Stored data entries:

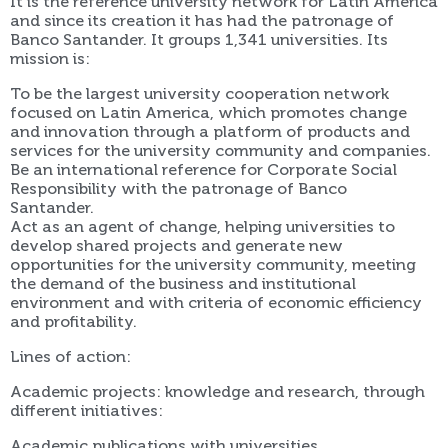
It is the reference university network for Latin America
and since its creation it has had the patronage of
Banco Santander. It groups 1,341 universities. Its
mission is:
To be the largest university cooperation network
focused on Latin America, which promotes change
and innovation through a platform of products and
services for the university community and companies.
Be an international reference for Corporate Social
Responsibility with the patronage of Banco
Santander.
Act as an agent of change, helping universities to
develop shared projects and generate new
opportunities for the university community, meeting
the demand of the business and institutional
environment and with criteria of economic efficiency
and profitability.
Lines of action:
Academic projects: knowledge and research, through
different initiatives:
Academic publications with universities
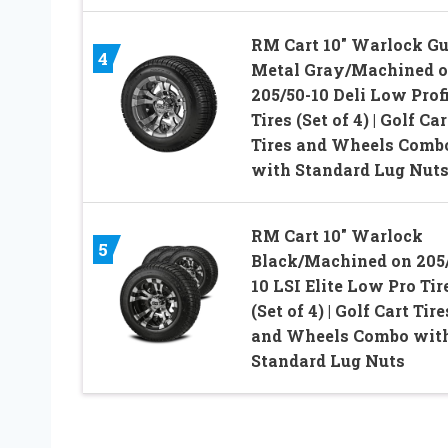
RM Cart 10″ Warlock G
4
Metal Gray/Machined 
205/50-10 Deli Low Prof
Tires (Set of 4) | Golf Car
Tires and Wheels Comb
with Standard Lug Nut
RM Cart 10″ Warlock
5
Black/Machined on 205
10 LSI Elite Low Pro Tir
(Set of 4) | Golf Cart Tire
and Wheels Combo wit
Standard Lug Nuts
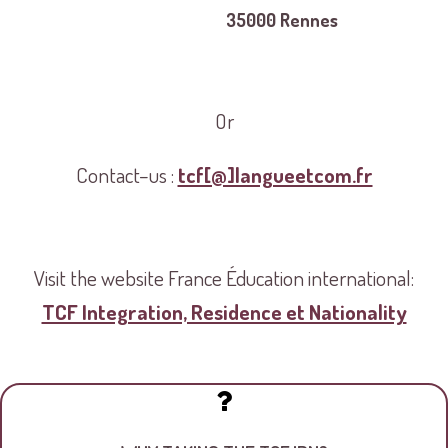
35000 Rennes
Or
Contact–us :
tcf[@]langueetcom.fr
Visit the website France Éducation international:
TCF Integration, Residence et Nationality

The task:
Find the number of lines in the entries above that hold the string "Standard", and write only that number.

Response to the task:
2